Collected data:

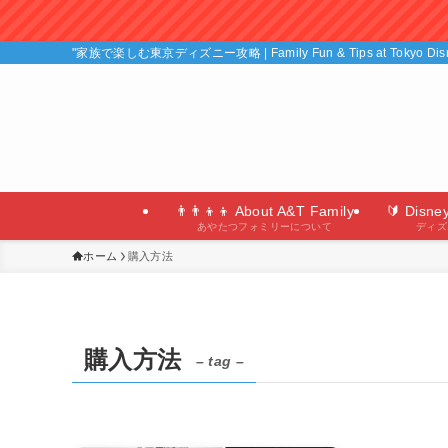
"家族で楽しむ東京ディズニー攻略 | Family Fun & Tips at Tokyo D
👨‍👨‍👦‍👦 About A&T Family
🔰 Disne
あやたつフォミリーについて
ディズ
ホーム
購入方法
購入方法
– tag –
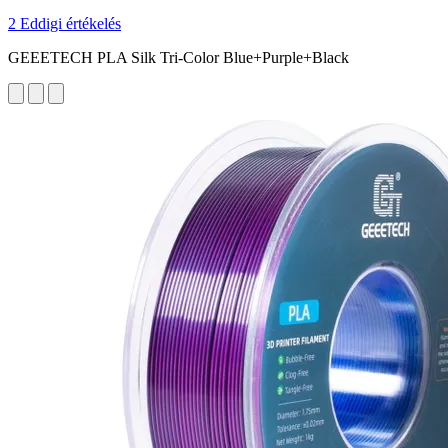
2 Eddigi értékelés
GEEETECH PLA Silk Tri-Color Blue+Purple+Black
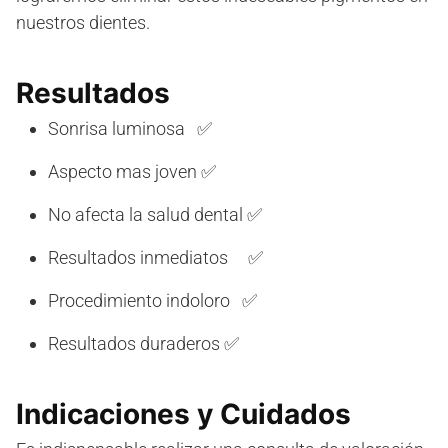
nuestros dientes.
Resultados
Sonrisa luminosa ✅
Aspecto mas joven ✅
No afecta la salud dental ✅
Resultados inmediatos ✅
Procedimiento indoloro ✅
Resultados duraderos ✅
Indicaciones y Cuidados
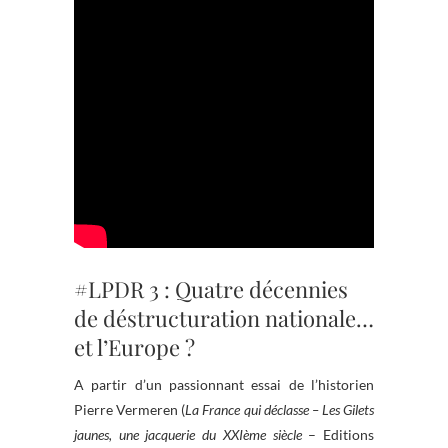
#LPDR 3 : Quatre décennies
de déstructuration nationale…
et l’Europe ?
A partir d’un passionnant essai de l’historien
Pierre Vermeren (
La France qui déclasse – Les Gilets
jaunes, une jacquerie du XXIème siècle
– Editions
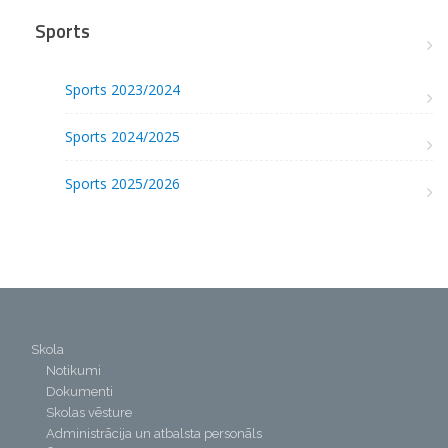
Sports
Sports 2023/2024
Sports 2024/2025
Sports 2025/2026
Skola
Notikumi
Dokumenti
Skolas vēsture
Administrācija un atbalsta personāls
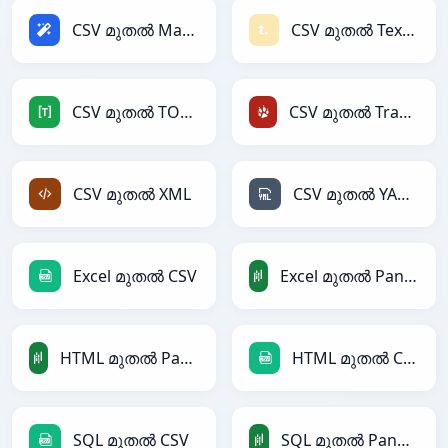
CSV മുതൽ Magic
CSV മുതൽ Textile
CSV മുതൽ TOML
CSV മുതൽ TracWiki
CSV മുതൽ XML
CSV മുതൽ YAML
Excel മുതൽ CSV
Excel മുതൽ PandasDataFrame
HTML മുതൽ PandasDataFrame
HTML മുതൽ CSV
SQL മുതൽ CSV
SQL മുതൽ PandasDataFrame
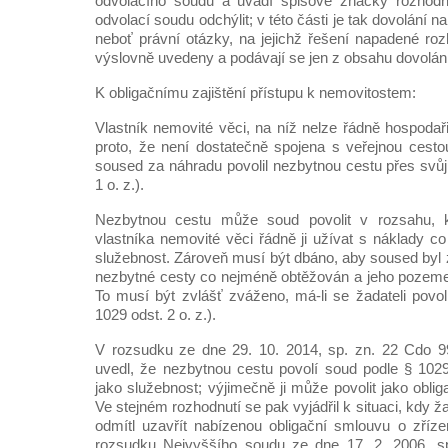
odvolacího soudu a uvádí spisové značky rozhodn
odvolací soudu odchýlit; v této části je tak dovolání na
neboť právní otázky, na jejichž řešení napadené roz
výslovně uvedeny a podávají se jen z obsahu dovolán
K obligačnímu zajištění přístupu k nemovitostem:
Vlastník nemovité věci, na níž nelze řádně hospodařit
proto, že není dostatečně spojena s veřejnou cest
soused za náhradu povolil nezbytnou cestu přes svů
1 o. z.).
Nezbytnou cestu může soud povolit v rozsahu, k
vlastníka nemovité věci řádně ji užívat s náklady co
služebnost. Zároveň musí být dbáno, aby soused byl
nezbytné cesty co nejméně obtěžován a jeho pozem
To musí být zvlášť zváženo, má-li se žadateli povol
1029 odst. 2 o. z.).
V rozsudku ze dne 29. 10. 2014, sp. zn. 22 Cdo 9
uvedl, že nezbytnou cestu povolí soud podle § 1029 
jako služebnost; výjimečně ji může povolit jako obli
Ve stejném rozhodnutí se pak vyjádřil k situaci, kdy 
odmítl uzavřít nabízenou obligační smlouvu o zřízen
rozsudku Nejvyššího soudu ze dne 17. 2. 2006, s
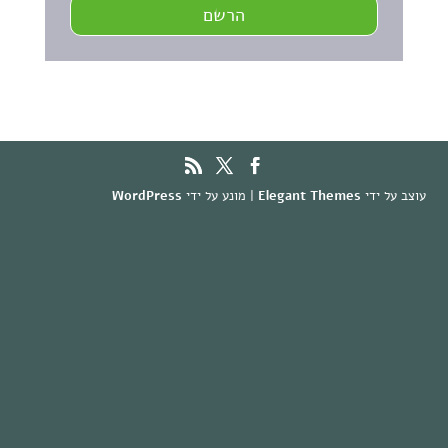
הרשם
עוצב על ידי
Elegant Themes
| מונע על ידי
WordPress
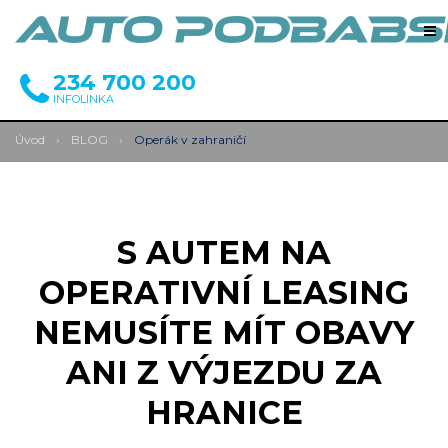
234 700 200
INFOLINKA
Úvod
›
BLOG
›
Operák v zahraničí
S AUTEM NA
OPERATIVNÍ LEASING
NEMUSÍTE MÍT OBAVY
ANI Z VÝJEZDU ZA
HRANICE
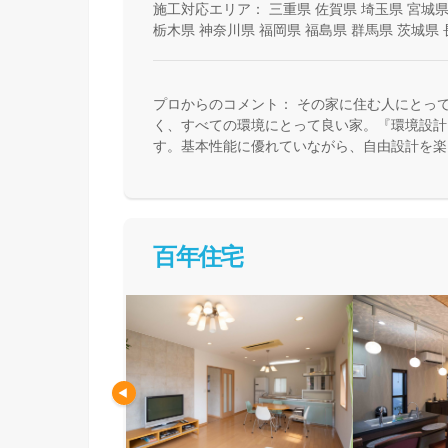
施工対応エリア：
三重県
佐賀県
埼玉県
宮城
栃木県
神奈川県
福岡県
福島県
群馬県
茨城県
プロからのコメント：
その家に住む人にとっ
く、すべての環境にとって良い家。『環境設計
す。基本性能に優れていながら、自由設計を楽
で、健康快適で、そしてエコな住宅を提供して
百年住宅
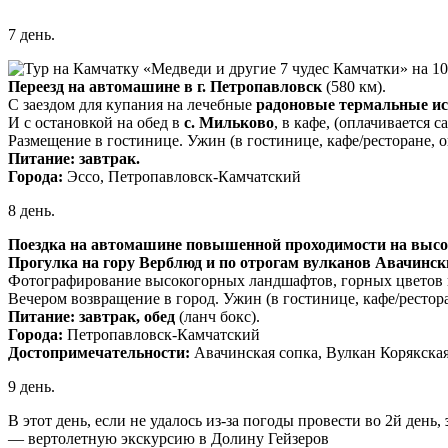
7 день.
Переезд на автомашине в г. Петропавловск
(580 км).
С заездом для купания на лечебные
радоновые термальные и
И с остановкой на обед в
с. Мильково
, в кафе, (оплачивается с
Размещение в гостинице. Ужин (в гостинице, кафе/ресторане, о
Питание: завтрак.
Города:
Эссо, Петропавловск-Камчатский
8 день.
Поездка на автомашине повышенной проходимости на высо
Прогулка на гору Верблюд и по отрогам вулканов Авачинс
Фотографирование высокогорных ландшафтов, горных цветов 
Вечером возвращение в город. Ужин (в гостинице, кафе/рестора
Питание: завтрак, обед
(ланч бокс).
Города:
Петропавловск-Камчатский
Достопримечательности:
Авачинская сопка, Вулкан Корякская
9 день.
В этот день, если не удалось из-за погоды провести во 2й день,
— вертолетную экскурсию в Долину Гейзеров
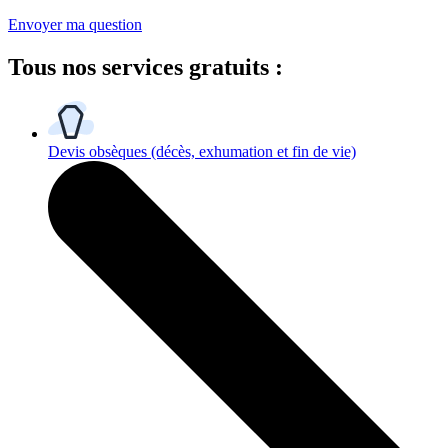
Envoyer ma question
Tous
nos services gratuits
:
Devis obsèques
(décès, exhumation et fin de vie)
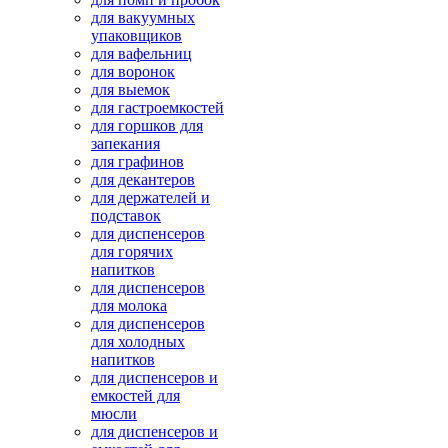
для вакуумных
упаковщиков
для вафельниц
для воронок
для выемок
для гастроемкостей
для горшков для
запекания
для графинов
для декантеров
для держателей и
подставок
для диспенсеров
для горячих
напитков
для диспенсеров
для молока
для диспенсеров
для холодных
напитков
для диспенсеров и
емкостей для
мюсли
для диспенсеров и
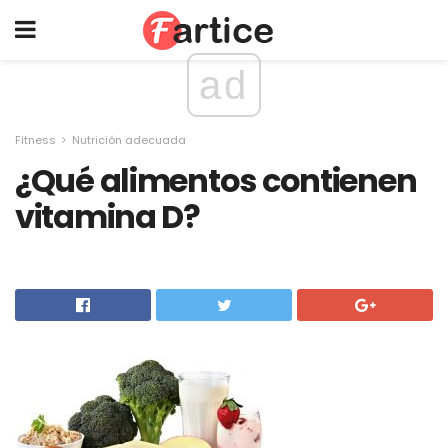
ad
Fitness
Nutrición adecuada
¿Qué alimentos contienen
vitamina D?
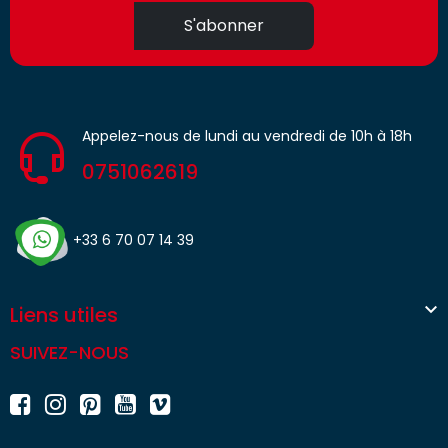
S'abonner
Appelez-nous de lundi au vendredi de 10h à 18h
0751062619
+33 6 70 07 14 39

Liens utiles
SUIVEZ-NOUS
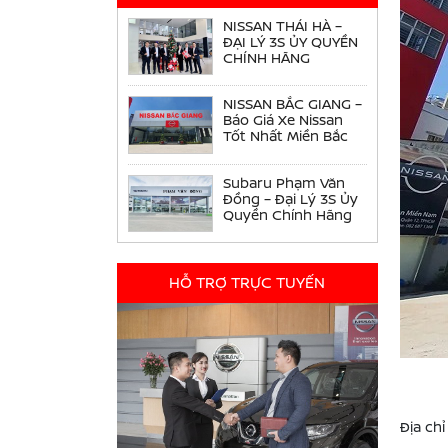
NISSAN THÁI HÀ –
ĐẠI LÝ 3S ỦY QUYỀN
CHÍNH HÃNG
NISSAN BẮC GIANG –
Báo Giá Xe Nissan
Tốt Nhất Miền Bắc
Subaru Phạm Văn
Đồng – Đại Lý 3S Ủy
Quyền Chính Hãng
HỖ TRỢ TRỰC TUYẾN
Địa chỉ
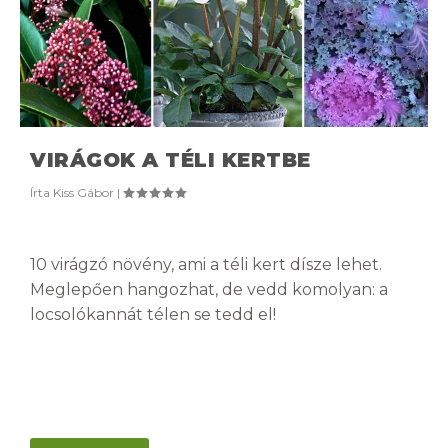
VIRÁGOK A TÉLI KERTBE
Írta
Kiss Gábor
|
10 virágzó növény, ami a téli kert dísze lehet.
Meglepően hangozhat, de vedd komolyan: a
locsolókannát télen se tedd el!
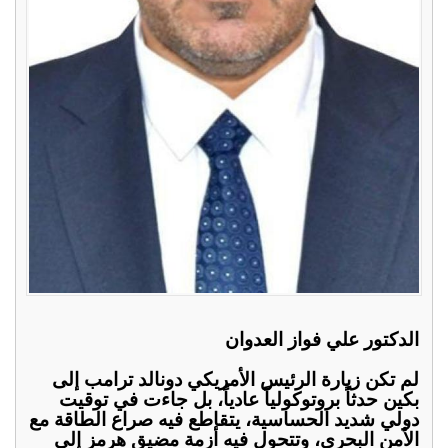
الدكتور علي فواز العدوان
لم تكن زيارة الرئيس الأمريكي دونالد ترامب إلى
بكين حدثاً بروتوكولياً عادياً، بل جاءت في توقيت
دولي شديد الحساسية، يتقاطع فيه صراع الطاقة مع
الأمن البحري، وتتحول فيه أزمة مضيق هرمز إلى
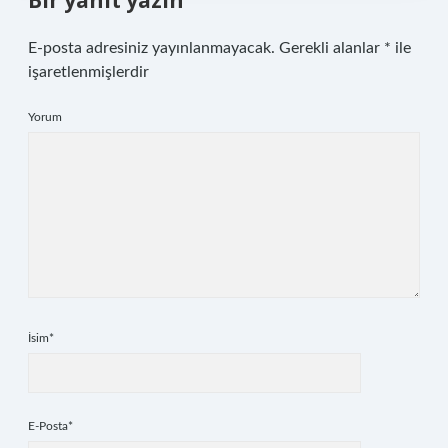
Bir yanıt yazın
E-posta adresiniz yayınlanmayacak.
Gerekli alanlar
*
ile
işaretlenmişlerdir
Yorum
İsim*
E-Posta*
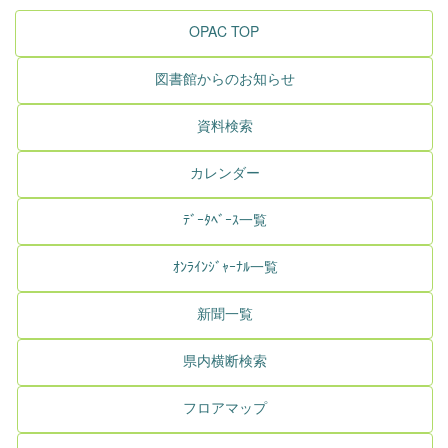
OPAC TOP
図書館からのお知らせ
資料検索
カレンダー
ﾃﾞｰﾀﾍﾞｰｽ一覧
ｵﾝﾗｲﾝｼﾞｬｰﾅﾙ一覧
新聞一覧
県内横断検索
フロアマップ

**Brief**
Repeat each record as given. No picture belongs in the copy.

**Final answer**
"家族で楽しむ東京ディズニー攻略 | Family Fun & Tips at Tokyo D
👨‍👨‍👦‍👦 About A&T Family
🔰 Disne
あやたつフォミリーについて
ディズ
ホーム
購入方法
購入方法
– tag –
2 Eddigi értékelés
GEEETECH PLA Silk Tri-Color Blue+Purple+Black
nuestros dientes.
Resultados
Sonrisa luminosa ✅
Aspecto mas joven ✅
No afecta la salud dental ✅
Resultados inmediatos ✅
Procedimiento indoloro ✅
Resultados duraderos ✅
Indicaciones y Cuidados
#LPDR 3 : Quatre décennies
de déstructuration nationale…
et l’Europe ?
A partir d’un passionnant essai de l’historien
Pierre Vermeren (
La France qui déclasse – Les Gilets
jaunes, une jacquerie du XXIème siècle
– Editions
Sports
Sports 2023/2024
Sports 2024/2025
Sports 2025/2026
Skola
Notikumi
Dokumenti
Skolas vēsture
Administrācija un atbalsta personāls
CSV മുതൽ Magic
CSV മുതൽ Textile
CSV മുതൽ TOML
CSV മുതൽ TracWiki
CSV മുതൽ XML
CSV മുതൽ YAML
Excel മുതൽ CSV
Excel മുതൽ PandasDataFrame
HTML മുതൽ PandasDataFrame
HTML മുതൽ CSV
SQL മുതൽ CSV
SQL മുതൽ PandasDataFrame
odvolacího soudu a uvádí spisové značky rozhodn
odvolací soudu odchýlit; v této části je tak dovolání na
neboť právní otázky, na jejichž řešení napadené roz
výslovně uvedeny a podávají se jen z obsahu dovolán
K obligačnímu zajištění přístupu k nemovitostem:
Vlastník nemovité věci, na níž nelze řádně hospodařit
proto, že není dostatečně spojena s veřejnou cest
soused za náhradu povolil nezbytnou cestu přes svů
1 o. z.).
Nezbytnou cestu může soud povolit v rozsahu, k
vlastníka nemovité věci řádně ji užívat s náklady co
služebnost. Zároveň musí být dbáno, aby soused byl
nezbytné cesty co nejméně obtěžován a jeho pozem
To musí být zvlášť zváženo, má-li se žadateli povol
1029 odst. 2 o. z.).
V rozsudku ze dne 29. 10. 2014, sp. zn. 22 Cdo 9
uvedl, že nezbytnou cestu povolí soud podle § 1029 
jako služebnost; výjimečně ji může povolit jako obli
Ve stejném rozhodnutí se pak vyjádřil k situaci, kdy 
odmítl uzavřít nabízenou obligační smlouvu o zřízen
rozsudku Nejvyššího soudu ze dne 17. 2. 2006, s
הרשם
עוצב על ידי
Elegant Themes
| מונע על ידי
WordPress
234 700 200
INFOLINKA
Úvod
›
BLOG
›
Operák v zahraničí
S AUTEM NA
OPERATIVNÍ LEASING
NEMUSÍTE MÍT OBAVY
ANI Z VÝJEZDU ZA
HRANICE
施工対応エリア：
三重県
佐賀県
埼玉県
宮城
栃木県
神奈川県
福岡県
福島県
群馬県
茨城県
プロからのコメント：
その家に住む人にとっ
く、すべての環境にとって良い家。『環境設計
す。基本性能に優れていながら、自由設計を楽
で、健康快適で、そしてエコな住宅を提供して
百年住宅
7 день.
Переезд на автомашине в г. Петропавловск
(580 км).
С заездом для купания на лечебные
радоновые термальные и
И с остановкой на обед в
с. Мильково
, в кафе, (оплачивается с
Размещение в гостинице. Ужин (в гостинице, кафе/ресторане, о
Питание: завтрак.
Города:
Эссо, Петропавловск-Камчатский
8 день.
Поездка на автомашине повышенной проходимости на высо
Прогулка на гору Верблюд и по отрогам вулканов Авачинс
Фотографирование высокогорных ландшафтов, горных цветов 
Вечером возвращение в город. Ужин (в гостинице, кафе/рестора
Питание: завтрак, обед
(ланч бокс).
Города:
Петропавловск-Камчатский
Достопримечательности:
Авачинская сопка, Вулкан Корякская
9 день.
В этот день, если не удалось из-за погоды провести во 2й день,
— вертолетную экскурсию в Долину Гейзеров
Envoyer ma question
Tous
nos services gratuits
:
Devis obsèques
(décès, exhumation et fin de vie)
для вакуумных
упаковщиков
для вафельниц
для воронок
для выемок
для гастроемкостей
для горшков для
запекания
для графинов
для декантеров
для держателей и
подставок
для диспенсеров
для горячих
напитков
для диспенсеров
для молока
для диспенсеров
для холодных
напитков
для диспенсеров и
емкостей для
мюсли
для диспенсеров и
ad
Fitness
Nutrición adecuada
¿Qué alimentos contienen
vitamina D?
S'abonner
Appelez-nous de lundi au vendredi de 10h à 18h
0751062619
+33 6 70 07 14 39

Liens utiles
SUIVEZ-NOUS
NISSAN THÁI HÀ –
ĐẠI LÝ 3S ỦY QUYỀN
CHÍNH HÃNG
NISSAN BẮC GIANG –
Báo Giá Xe Nissan
Tốt Nhất Miền Bắc
Subaru Phạm Văn
Đồng – Đại Lý 3S Ủy
Quyền Chính Hãng
HỖ TRỢ TRỰC TUYẾN
Địa chỉ
VIRÁGOK A TÉLI KERTBE
Írta
Kiss Gábor
|
10 virágzó növény, ami a téli kert dísze lehet.
Meglepően hangozhat, de vedd komolyan: a
locsolókannát télen se tedd el!
الدكتور علي فواز العدوان
لم تكن زيارة الرئيس الأمريكي دونالد ترامب إلى
بكين حدثاً بروتوكولياً عادياً، بل جاءت في توقيت
دولي شديد الحساسية، يتقاطع فيه صراع الطاقة مع
الأمن البحري، وتتحول فيه أزمة مضيق هرمز إلى
Bir yanıt yazın
E-posta adresiniz yayınlanmayacak.
Gerekli alanlar
*
ile
işaretlenmişlerdir
Yorum
İsim*
E-Posta*
OPAC TOP
図書館からのお知らせ
資料検索
カレンダー
ﾃﾞｰﾀﾍﾞｰｽ一覧
ｵﾝﾗｲﾝｼﾞｬｰﾅﾙ一覧
新聞一覧
県内横断検索
フロアマップ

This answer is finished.